From the entries below, please output exactly the lines starting at the one containing "JL. SM. Raja No. 126-A Km. 3,5 Aek T" and ending at the one containing "Attribution-NonCommercial 4.0 Inter", both included.

Records supplied:

Segment Open

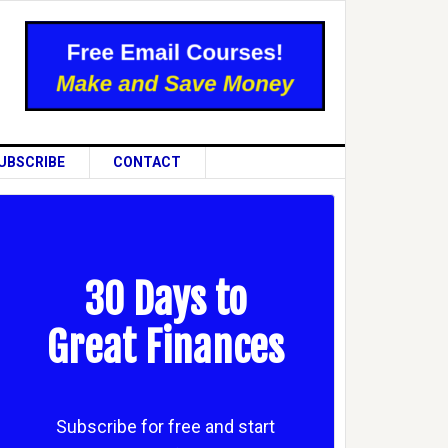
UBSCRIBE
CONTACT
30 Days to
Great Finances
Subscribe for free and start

Segment Closed
Segment Open

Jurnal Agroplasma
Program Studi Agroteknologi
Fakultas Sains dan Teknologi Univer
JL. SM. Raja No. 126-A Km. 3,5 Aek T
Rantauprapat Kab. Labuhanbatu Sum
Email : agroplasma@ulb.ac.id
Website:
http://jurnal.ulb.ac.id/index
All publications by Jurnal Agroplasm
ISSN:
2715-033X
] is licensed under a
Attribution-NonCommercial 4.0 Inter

Segment Closed
Segment Open

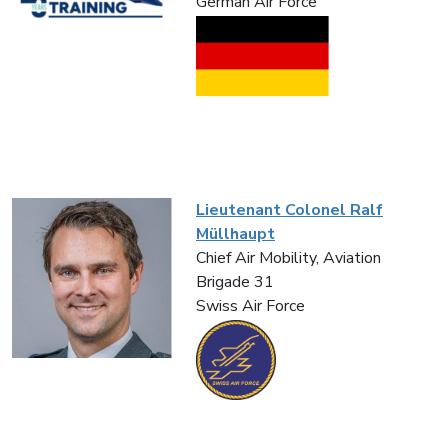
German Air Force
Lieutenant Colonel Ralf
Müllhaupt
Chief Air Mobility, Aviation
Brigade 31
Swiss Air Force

Segment Closed

Response below:
JL. SM. Raja No. 126-A Km. 3,5 Aek T
Rantauprapat Kab. Labuhanbatu Sum
Email : agroplasma@ulb.ac.id
Website:
http://jurnal.ulb.ac.id/index
All publications by Jurnal Agroplasm
ISSN:
2715-033X
] is licensed under a
Attribution-NonCommercial 4.0 Inter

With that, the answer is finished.